As noted in an earlier blog on this case — with respect to this challenge to the domestic content provision of the Ontario program, Stuart Trew of the Council of Canadians observed that “the EU and Japan are trying to create a dichotomy between environmental protection and economic development which is at odds with the definition of sustainable development under the Framework Convention on Climate Change and the Kyoto Protocol, which all three parties have agreed to.” Article 3 of the Framework Convention provides that “measures to protect the climate system…should be integrated with national development programs…”
According to a “friend of the court” or “amicus” legal brief filed by the Council of Canadians and others, “In accordance with its obligations under the Convention and Protocol, Ontario is not only seeking to increase the consumption of renewable energy but to facilitate the development of renewable energy infrastructure in Ontario. By so doing, it proposes to reduce the costs of renewable power and create the industrial, commercial, and services infrastructure that will allow the province to more readily take the next steps to further reduce greenhouse gas emissions.”
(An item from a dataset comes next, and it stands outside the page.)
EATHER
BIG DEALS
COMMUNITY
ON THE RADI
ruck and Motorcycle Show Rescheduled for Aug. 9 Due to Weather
Amicus supporters also argued that in the case of a possible conflict between international trade and climate change, the international law of treaty interpretation would warrant a resolution in favor of climate responsibility. The priority is the reduction of greenhouse gas emissions, as “Canada, the EU and Japan have each declared that the pursuit of ecological security in the face of potentially catastrophic climate change is the paramount obligation.”
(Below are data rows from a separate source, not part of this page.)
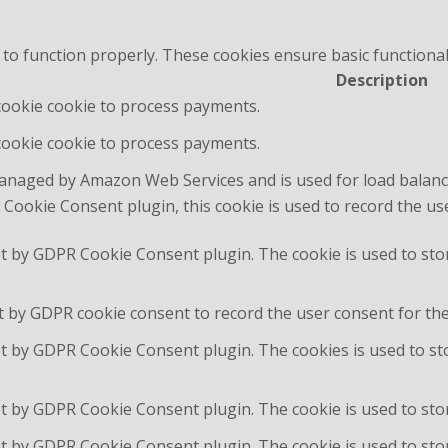
 to function properly. These cookies ensure basic functional
Description
 cookie cookie to process payments.
 cookie cookie to process payments.
managed by Amazon Web Services and is used for load balanc
Cookie Consent plugin, this cookie is used to record the us
et by GDPR Cookie Consent plugin. The cookie is used to sto
t by GDPR cookie consent to record the user consent for the 
et by GDPR Cookie Consent plugin. The cookies is used to st
et by GDPR Cookie Consent plugin. The cookie is used to stor
et by GDPR Cookie Consent plugin. The cookie is used to sto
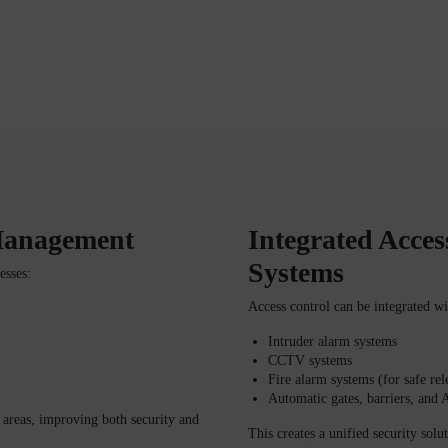
 Management
Integrated Acces
Systems
esses:
Access control can be integrated wi
Intruder alarm systems
CCTV systems
Fire alarm systems (for safe re
Automatic gates, barriers, and
d areas, improving both security and
This creates a unified security solu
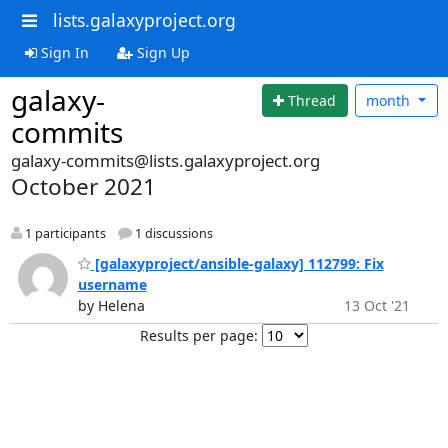
lists.galaxyproject.org
Sign In
Sign Up
galaxy-
Thread
month
commits
galaxy-commits@lists.galaxyproject.org
October 2021
1 participants
1 discussions
[galaxyproject/ansible-galaxy] 112799: Fix
username
by Helena
13 Oct '21
Results per page:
For the Kyoto and Convention arguments, it seems as though the issue might come down to treaty interpretation and the necessity of the domestic content requirement within the Ontario program. While necessity does not seem to be a dispositive issue within the international environmental treaty framework, it may well have swayed this WTO tribunal as a matter of trade law given the results of the case. We will have to read the final opinion when it is released in November to be sure.
The big picture
Regardless of the way the Ontario feed-in tariff case turns out, the threat of international trade law challenges to green energy policy, more broadly, will not go away. Other cases abound.
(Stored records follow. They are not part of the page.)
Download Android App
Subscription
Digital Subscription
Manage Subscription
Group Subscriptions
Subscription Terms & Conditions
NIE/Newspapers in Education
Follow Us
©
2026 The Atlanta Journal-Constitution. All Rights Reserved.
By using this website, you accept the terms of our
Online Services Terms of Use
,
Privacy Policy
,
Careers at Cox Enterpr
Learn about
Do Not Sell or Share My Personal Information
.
As noted above a trade war on solar energy policy is well under way. The United States has imposed a 31 percent tariff on solar panels imported from China, alleging violation of U.S. law on unfair subsidies and “dumping” of excess inventory on the U.S. market. China has retaliated by threatening to impose tariffs on poly-silicon imported from the U.S. used to make solar energy products, and by bringing a World Trade Organization complaint against U.S. imposition of countervailing duties on a number of Chinese products including solar panels.
Now, the German government is also seeking European Union “anti-dumping” sanctions against Asian solar manufacturers. To top it off, in September 2012, Indian companies requested that their government begin investigating Malaysian, Chinese and U.S. companies for allegedly “dumping” below-cost solar cells and components. All of this promises to make solar energy more expensive, at a time when solar energy was becoming more cost competitive with coal and other dirty energy sources that contribute significantly to global warming.
Again, we must ask the question: why is climate policy being made in the WTO and similar arenas based on trade law, not climate science and the real-world necessities of building a green economy?